What is required –
Return the records as they stand. No picture is to be included.

╭─ Entries supplied

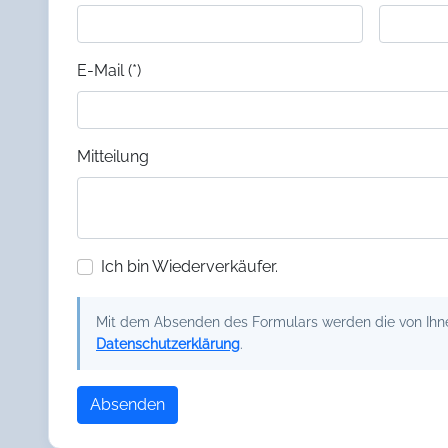
E-Mail (*)
Mitteilung
Ich bin Wiederverkäufer.
Mit dem Absenden des Formulars werden die von Ihnen
Datenschutzerklärung
.
Absenden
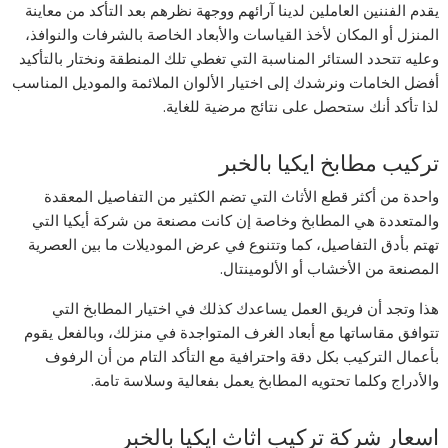
يقدم الفننين العاملين لدينا آرائهم ووجهة نظرهم بعد التأكد من معاينة
المنزل أو المكان لأخذ القياسات والأبعاد الخاصة بالشرفات والنوافذ،
وعليه تتحدد الستائر المناسبة التي تغطي تلك المنطقة ونختار بالتأكيد
أفضل الخامات ونرشدك إلى اختيار الألوان الملائمة والموديل المناسب
لذا تأكد أنك ستحصل على نتائج مرضية للغاية.
تركيب مطابخ ايكيا بالخبر
واحدة من أكثر قطع الأثاث التي تضم الكثير من التفاصيل المعقدة
والمتعددة هي المطابخ وخاصة إن كانت مصنعة من شركة أيكيا التي
تهتم بأدق التفاصيل، كما وتتنوع في عرض الموديلات ما بين العصرية
المصنعة من الأخشاب أو الألومينتال.
هذا وتجد أن فريق العمل يساعدك كذلك في اختيار المطابخ التي
تتوافق مقاساتها مع أبعاد الغرف المتواجدة في منزلك، وبالفعل يقوم
بأعمال التركيب بكل دقة واحترافية مع التأكد التام من أن الرفوف
والأدراج وكلما تحتويه المطابخ يعمل بفعالية وسلاسة تامة.
اسعار شركة تركيب اثاث ايكيا بالخبر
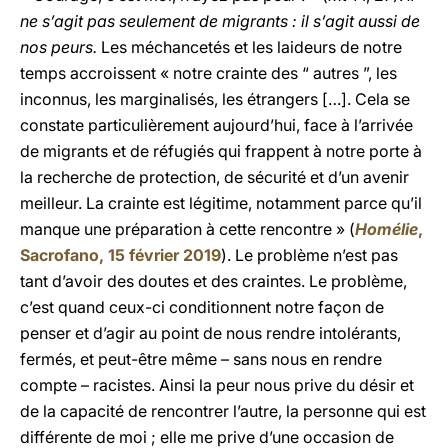
ne s’agit pas seulement de migrants : il s’agit aussi de
nos peurs.
Les méchancetés et les laideurs de notre
temps accroissent « notre crainte des “ autres ”, les
inconnus, les marginalisés, les étrangers […]. Cela se
constate particulièrement aujourd’hui, face à l’arrivée
de migrants et de réfugiés qui frappent à notre porte à
la recherche de protection, de sécurité et d’un avenir
meilleur. La crainte est légitime, notamment parce qu’il
manque une préparation à cette rencontre » (
Homélie
,
Sacrofano, 15 février 2019
). Le problème n’est pas
tant d’avoir des doutes et des craintes. Le problème,
c’est quand ceux-ci conditionnent notre façon de
penser et d’agir au point de nous rendre intolérants,
fermés, et peut-être même – sans nous en rendre
compte – racistes. Ainsi la peur nous prive du désir et
de la capacité de rencontrer l’autre, la personne qui est
différente de moi ; elle me prive d’une occasion de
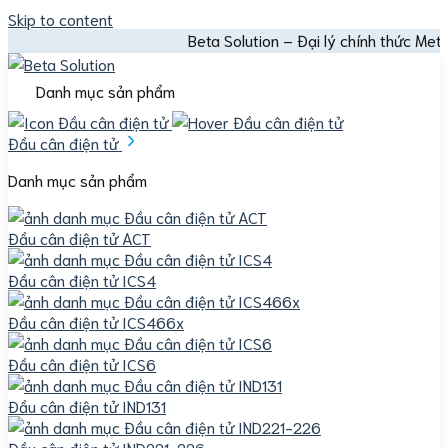
Skip to content
Beta Solution – Đại lý chính thức Mettler Toledo 
Danh mục sản phẩm
Đầu cân điện tử
Danh mục sản phẩm
Đầu cân điện tử ACT
Đầu cân điện tử ICS4
Đầu cân điện tử ICS466x
Đầu cân điện tử ICS6
Đầu cân điện tử IND131
Đầu cân điện tử IND221-226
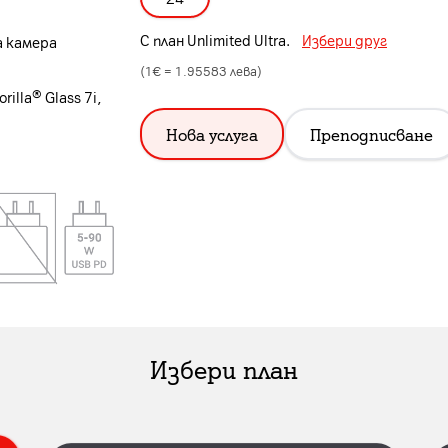
С план
Unlimited Ultra
.
Избери друг
а камера
(1€ =
1.95583
лева)
rilla® Glass 7i,
Нова услуга
Преподписване
Избери план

╰─

Exercise response –
E-Mail (*)
Mitteilung
Ich bin Wiederverkäufer.
Mit dem Absenden des Formulars werden die von Ihnen
Datenschutzerklärung
.
Absenden
يقدم الفننين العاملين لدينا آرائهم ووجهة نظرهم بعد التأكد من معاينة
المنزل أو المكان لأخذ القياسات والأبعاد الخاصة بالشرفات والنوافذ،
وعليه تتحدد الستائر المناسبة التي تغطي تلك المنطقة ونختار بالتأكيد
أفضل الخامات ونرشدك إلى اختيار الألوان الملائمة والموديل المناسب
لذا تأكد أنك ستحصل على نتائج مرضية للغاية.
تركيب مطابخ ايكيا بالخبر
واحدة من أكثر قطع الأثاث التي تضم الكثير من التفاصيل المعقدة
والمتعددة هي المطابخ وخاصة إن كانت مصنعة من شركة أيكيا التي
تهتم بأدق التفاصيل، كما وتتنوع في عرض الموديلات ما بين العصرية
المصنعة من الأخشاب أو الألومينتال.
هذا وتجد أن فريق العمل يساعدك كذلك في اختيار المطابخ التي
تتوافق مقاساتها مع أبعاد الغرف المتواجدة في منزلك، وبالفعل يقوم
بأعمال التركيب بكل دقة واحترافية مع التأكد التام من أن الرفوف
والأدراج وكلما تحتويه المطابخ يعمل بفعالية وسلاسة تامة.
اسعار شركة تركيب اثاث ايكيا بالخبر
ne s’agit pas seulement de migrants : il s’agit aussi de
nos peurs.
Les méchancetés et les laideurs de notre
temps accroissent « notre crainte des “ autres ”, les
inconnus, les marginalisés, les étrangers […]. Cela se
constate particulièrement aujourd’hui, face à l’arrivée
de migrants et de réfugiés qui frappent à notre porte à
la recherche de protection, de sécurité et d’un avenir
meilleur. La crainte est légitime, notamment parce qu’il
manque une préparation à cette rencontre » (
Homélie
,
Sacrofano, 15 février 2019
). Le problème n’est pas
tant d’avoir des doutes et des craintes. Le problème,
c’est quand ceux-ci conditionnent notre façon de
penser et d’agir au point de nous rendre intolérants,
fermés, et peut-être même – sans nous en rendre
compte – racistes. Ainsi la peur nous prive du désir et
de la capacité de rencontrer l’autre, la personne qui est
différente de moi ; elle me prive d’une occasion de
Skip to content
Beta Solution – Đại lý chính thức Mettler Toledo 
Danh mục sản phẩm
Đầu cân điện tử
Danh mục sản phẩm
Đầu cân điện tử ACT
Đầu cân điện tử ICS4
Đầu cân điện tử ICS466x
Đầu cân điện tử ICS6
Đầu cân điện tử IND131
Đầu cân điện tử IND221-226
С план
Unlimited Ultra
.
Избери друг
а камера
(1€ =
1.95583
лева)
rilla® Glass 7i,
Нова услуга
Преподписване
Избери план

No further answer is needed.